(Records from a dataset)
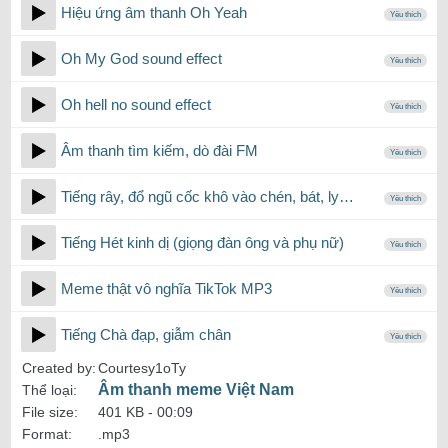
Hiệu ứng âm thanh Oh Yeah
Yêu thích
Oh My God sound effect
Yêu thích
Oh hell no sound effect
Yêu thích
Âm thanh tìm kiếm, dò đài FM
Yêu thích
Tiếng rây, đổ ngũ cốc khô vào chén, bát, ly…
Yêu thích
Tiếng Hét kinh dị (giọng đàn ông và phụ nữ)
Yêu thích
Meme thật vô nghĩa TikTok MP3
Yêu thích
Tiếng Chà đạp, giẫm chân
Yêu thích
Created by:
Courtesy1oTy
Âm thanh meme Việt Nam
Thể loại:
File size:
401 KB -
00:09
Format:
.mp3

- _To do_:
Gather each line of the records holding the string "Tiếng".

- _Exercise response_:
Tiếng rây, đổ ngũ cốc khô vào chén, bát, ly…
Tiếng Hét kinh dị (giọng đàn ông và phụ nữ)
Tiếng Chà đạp, giẫm chân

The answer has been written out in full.